Wednesday | 01 APR 2026

2026-04-01
Setting Up Samba Shares

samba, sysadmin

We want to create a set of protected share folders for groups of users.

This requires a few things, we need to create the base directories correctly, set up the samba configuration and create samba users and groups.

This document will cover an example where we are creating a General folder that is available to all users in the staff group.

Base Directories

The first step is to create the base directory with the right permissions.

mkdir General
chmod 755 General
chgrp staff General
chmod g+s General

These commands are doing the following:

  1. Create the directory

  2. Set the default permissions of the directory

  3. Change the group of the directory to staff

  4. Set the gid of the directory so that the group is inherited by files inside

We need to do each step. If the permissions are 777 for General, the gid will not be inherited so files created inside won't get the correct group assigned.

Samba Configuration

Below is a sample configuration for setting up a samba share with a group.

[Production]
    path = /home/uvexport/SambaTest/General
    valid users = @staff
    public = no
    writable = yes
    create mask = 0664
    directory mask = 2775
    force create mode = 0664
    force directory mode = 2775

This sets the default permissions of files created inside the Samba share. This is for the Windows side of Samba and so these will be used when a user creates a file or folder.

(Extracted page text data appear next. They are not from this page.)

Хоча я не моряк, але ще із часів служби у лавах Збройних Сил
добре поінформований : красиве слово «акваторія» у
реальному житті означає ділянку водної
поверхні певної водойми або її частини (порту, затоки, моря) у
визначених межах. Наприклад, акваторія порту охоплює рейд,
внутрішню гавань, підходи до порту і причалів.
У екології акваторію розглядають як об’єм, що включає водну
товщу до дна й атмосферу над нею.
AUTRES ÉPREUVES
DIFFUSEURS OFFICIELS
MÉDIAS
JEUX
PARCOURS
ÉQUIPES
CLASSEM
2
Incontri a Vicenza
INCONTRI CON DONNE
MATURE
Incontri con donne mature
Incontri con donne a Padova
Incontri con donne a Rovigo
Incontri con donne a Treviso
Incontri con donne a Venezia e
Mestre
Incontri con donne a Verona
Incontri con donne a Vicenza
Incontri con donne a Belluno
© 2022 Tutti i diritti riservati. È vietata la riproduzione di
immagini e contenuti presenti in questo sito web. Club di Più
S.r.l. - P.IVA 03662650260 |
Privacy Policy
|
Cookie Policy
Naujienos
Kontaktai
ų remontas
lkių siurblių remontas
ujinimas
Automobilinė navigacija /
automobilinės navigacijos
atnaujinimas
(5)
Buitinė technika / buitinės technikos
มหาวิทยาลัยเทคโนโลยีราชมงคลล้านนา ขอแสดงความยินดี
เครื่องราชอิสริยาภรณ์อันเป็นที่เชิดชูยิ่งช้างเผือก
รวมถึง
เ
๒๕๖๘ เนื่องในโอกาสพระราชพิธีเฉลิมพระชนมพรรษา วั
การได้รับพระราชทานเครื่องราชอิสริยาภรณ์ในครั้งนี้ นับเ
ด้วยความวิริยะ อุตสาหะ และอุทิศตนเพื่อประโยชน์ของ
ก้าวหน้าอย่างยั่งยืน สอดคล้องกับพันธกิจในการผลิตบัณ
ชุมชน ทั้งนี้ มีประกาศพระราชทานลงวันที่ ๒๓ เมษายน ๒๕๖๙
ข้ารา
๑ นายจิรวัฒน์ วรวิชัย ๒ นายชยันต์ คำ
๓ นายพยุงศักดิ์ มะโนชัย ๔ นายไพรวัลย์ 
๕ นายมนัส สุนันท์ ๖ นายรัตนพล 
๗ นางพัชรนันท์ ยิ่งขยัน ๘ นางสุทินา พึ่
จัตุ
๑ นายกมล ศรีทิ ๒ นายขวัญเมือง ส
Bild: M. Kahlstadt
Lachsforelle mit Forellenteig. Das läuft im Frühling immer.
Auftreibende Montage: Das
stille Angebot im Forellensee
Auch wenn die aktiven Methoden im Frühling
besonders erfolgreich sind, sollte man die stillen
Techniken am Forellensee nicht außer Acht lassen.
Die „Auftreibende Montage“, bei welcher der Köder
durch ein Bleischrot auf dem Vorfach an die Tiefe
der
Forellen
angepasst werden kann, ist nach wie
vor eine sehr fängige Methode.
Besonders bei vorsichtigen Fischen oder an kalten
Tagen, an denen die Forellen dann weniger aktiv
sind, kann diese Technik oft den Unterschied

Linux will respect the gid and so files exported from UniVerse into this folder will get the group assigned automatically.

Samba Users

Samba does not share credentials with Linux and so we need to maintain parallel users in both Linux and Samba.

We can add a samba user by doing:

sudo smbpasswd -a username

We will then be prompted to enter a password.

Groups

We can create a new group by doing:

groupadd staff

We can modify a user to have the new group:

usermod -aG staff username

Mapping a Samba Share

Open the File Explorer in Windows. We can then right click on This PC and map a network drive:

\\192.168.18.30\General

This should then prompt us for our credentials.

If we run into issues here, it may be that there are incorrect credentials already stored for that server, the credentials are per server and so we may need to clear all mappings to the server and re-add them.

We can have shares that require credentials and shares that allow guest access but it looks like the protected shares need to be set up first.